As plans are unveiled for a new superpub on Rose Street, Neil Simpson warns that yet another bar will force residents out
A planning application to convert the Charlotte Baptist Chapel on Rose Street to a 900 capacity superpub has prompted me to reflect on the different futures at stake for the street.
The unremarkable stair doors between the shop and pub frontages, especially at the west end of Rose Street, give way to dozens of flats, 75 in the block leading on to Charlotte Square. I live here and have been watching and listening to passersby for more than two decades.

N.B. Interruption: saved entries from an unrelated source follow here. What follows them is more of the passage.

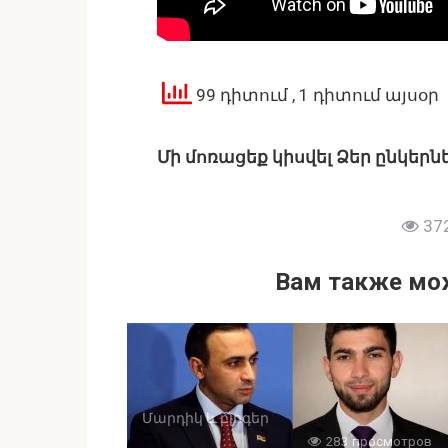
99 դիտում
, 1 դիտում այսօր
Մի մոռացեք կիսվել Ձեր ընկերն
372
Вам также мо
Մարդիկ և բլոգեր
283 просмотров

Unsurprisingly, the resident-led opposition campaign, including perceptive businesses, sees a huge increase in drink-fuelled antisocial behaviour, noise, nuisance and the day-to-day clatter of superpub- scale keg delivery, bin and bottle uplift. Fourteen times the size of the traditional pub across the lane, I can’t think of a similar capacity city drinking destination. We will face a regular flow of inebriated clientele queuing, smoking and exiting the premises long into the night. The likely result is that our toughened skins will crack and we will abandon the street.
Supporters of a drinking HQ at this location will argue the loss of residents is acceptable collateral damage to the city centre’s role as a regional retail and leisure destination. This short-sighted view forgets that the milieu of small-scale pubs, cafes and shops is unique and marks its local distinctiveness. More importantly, there is a failure to understand the value that residents offer to the mix of activity and lifestyles the city has to offer, let alone our policing role as the city’s “eyes on the street”.
I take confidence from the city’s planning policy which, in theory, checks high concentrations of pubs and activity which impact on residents and I can’t see how the planners or the planning committee could support this application. Anything else would be a clarion call for residents to clear out and would result in a damaged city centre.
Neil Simpson is an architect and aspires to live on Rose Street for another 2 decades.